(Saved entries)
######

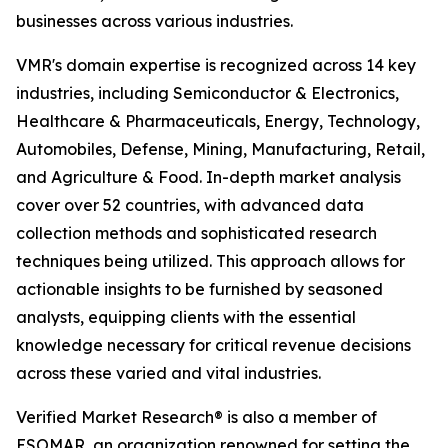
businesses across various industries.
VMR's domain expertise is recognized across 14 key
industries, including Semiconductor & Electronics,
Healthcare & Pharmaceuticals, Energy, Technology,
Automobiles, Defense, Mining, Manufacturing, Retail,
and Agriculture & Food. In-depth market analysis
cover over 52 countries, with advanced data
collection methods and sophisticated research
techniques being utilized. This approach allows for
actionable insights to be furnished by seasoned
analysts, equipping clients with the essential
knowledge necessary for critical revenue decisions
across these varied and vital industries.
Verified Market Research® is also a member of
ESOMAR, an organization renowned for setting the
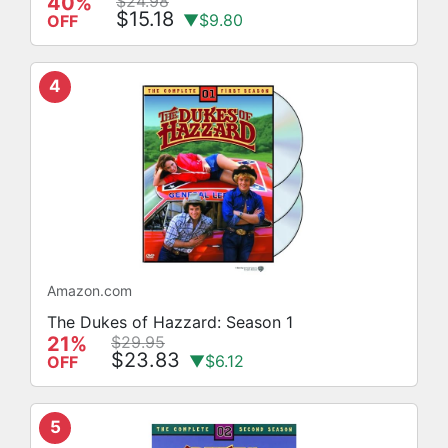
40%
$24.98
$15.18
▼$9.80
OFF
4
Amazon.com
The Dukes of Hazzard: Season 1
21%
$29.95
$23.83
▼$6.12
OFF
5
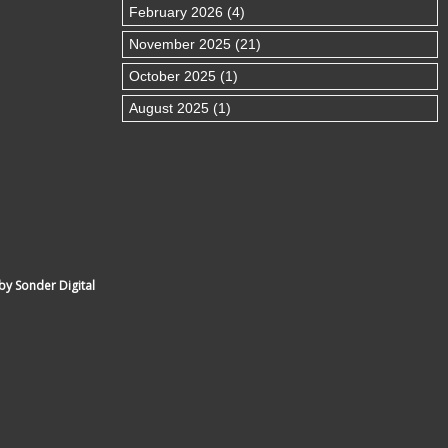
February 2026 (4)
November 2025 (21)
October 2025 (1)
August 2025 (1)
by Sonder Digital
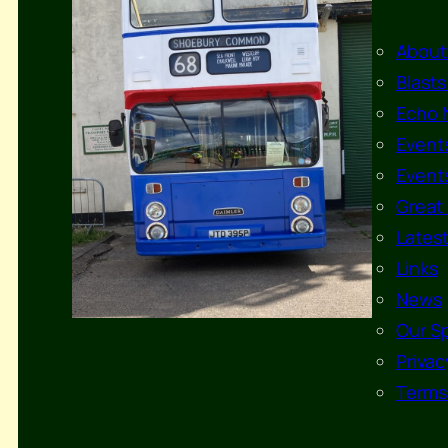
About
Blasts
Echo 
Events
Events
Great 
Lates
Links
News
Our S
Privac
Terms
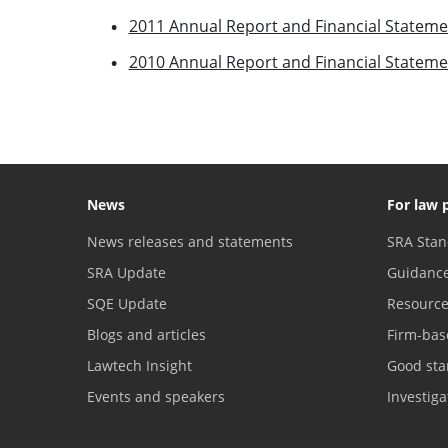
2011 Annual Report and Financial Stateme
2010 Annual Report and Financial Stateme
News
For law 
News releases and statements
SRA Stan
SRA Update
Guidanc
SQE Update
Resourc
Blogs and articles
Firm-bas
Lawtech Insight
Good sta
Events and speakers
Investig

######

Exercise.
Check each line of the entries for "Financial" and copy those that have it.

Task solution.
2011 Annual Report and Financial Stateme
2010 Annual Report and Financial Stateme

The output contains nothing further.